Airport property owners fight Georgia DoT contract
Published 10:21 pm Tuesday, May 26, 2015
The Decatur County Board of Commissioners tabled a decision Tuesday night to approve a contract for the first phase of land acquisition services at the Decatur County Airport.
The contract from the Georgia Department of Transportation includes a series of title searches, updated surveys and property appraisals for properties that are adjacent to the airport.
Greg Teague, president of Croy Engineering, explained this contract approval was needed for security purposes, and would ultimately result in these properties being acquired from their owners by Decatur County.
Teague said it was GDoT’s preference for the county to control all of the property.
“The county receives $150,000 every year of entitlement money just for keeping up with the airport,” Teague said. “Also the county has a five-year capital improvement plan, that the county has roughly a million dollars of improvement scheduled out that allows the county to receive grant money from the state. If the county elects not to do this, the GDoT would have a conversation about being out of compliance with this.”
Teague said that meant the county could lose the $150,000. He also said the GDOT needed to know the board’s decision by Friday.
The value of the contract is just over $90,000, which all but $5,300 would be paid for by GDoT and the Federal Airport Authority.

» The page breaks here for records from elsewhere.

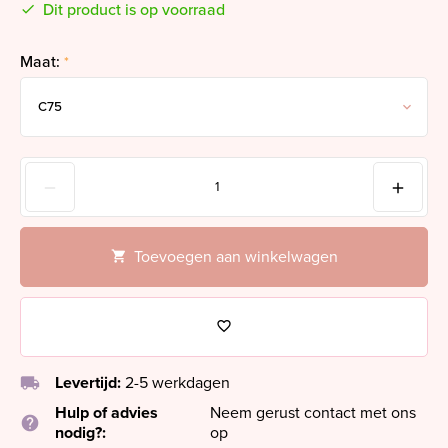
Dit product is op voorraad
Maat:
*
Toevoegen aan winkelwagen
local_shipping
Levertijd:
2-5 werkdagen
Hulp of advies
Neem gerust contact met ons
help
nodig?:
op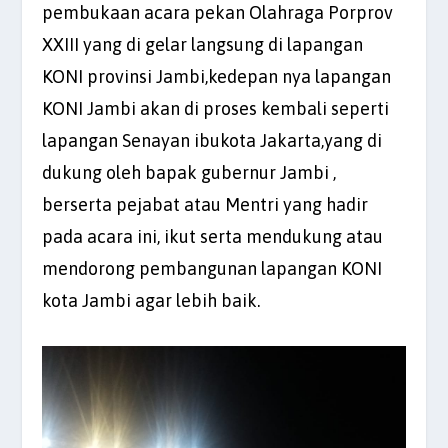
pembukaan acara pekan Olahraga Porprov
XXIII yang di gelar langsung di lapangan
KONI provinsi Jambi,kedepan nya lapangan
KONI Jambi akan di proses kembali seperti
lapangan Senayan ibukota Jakarta,yang di
dukung oleh bapak gubernur Jambi ,
berserta pejabat atau Mentri yang hadir
pada acara ini, ikut serta mendukung atau
mendorong pembangunan lapangan KONI
kota Jambi agar lebih baik.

Doug Young, a member of the Airport Advisory Committee, disagreed with the contract.
“We met with all the landowners,” Young said. “Every landowner out there said they were opposed to it. With every landowner opposed to this, stonewall, I think it is silly to sign a $90,000 contract to go nowhere. Croy is the only one to gain, the county doesn’t gain anything.”
Billy Howell, owner of the world-renown Ag Flight school at the airport for 31 years, said he had poured all of his money into the school and wouldn’t let his property go easily.
“I don’t know what I’m going to do, but nobody is going to take my property without a big, big fight,” Howell said. “I’ll give it anything. Somebody like that tries to take my property? That’s my life, 31 years of it.”
If landowners flat out refused to sell their property, other options for acquisition include a “Through the Fence Agreement,” which allows people who own residential property with aircraft storage facilities near an airport to access the airport from off-airport property. Another would be for the county to begin a leasing operation with the property owners.
Decatur County attorney Bruce Kirbo explained the contract in question was only for a FFA-approved contractor and not Croy specifically. The contract itself is to receive the $90,000 in grant money and use it for contracting services.
“Friday is only a deadline for this,” Young said about the contract. “The following week we can sit down at a table to make an agreement, whether it is a Through the Fence Agreement, land acquisition. As long as GDoT has something from y’all that says you have started the process, you will not lose that ($150,000).”
Decatur County Commission Chairman Dennis Brinson entertained a motion to approve the contract, so moved by commissioner George Anderson. The motion died for a lack of a second. The board decided to wait until after the Airport Advisory Committee meets to make their final decision on the contract.
The Airport Advisory committee meets Wednesday at 1:30 p.m. at the Decatur County Airport.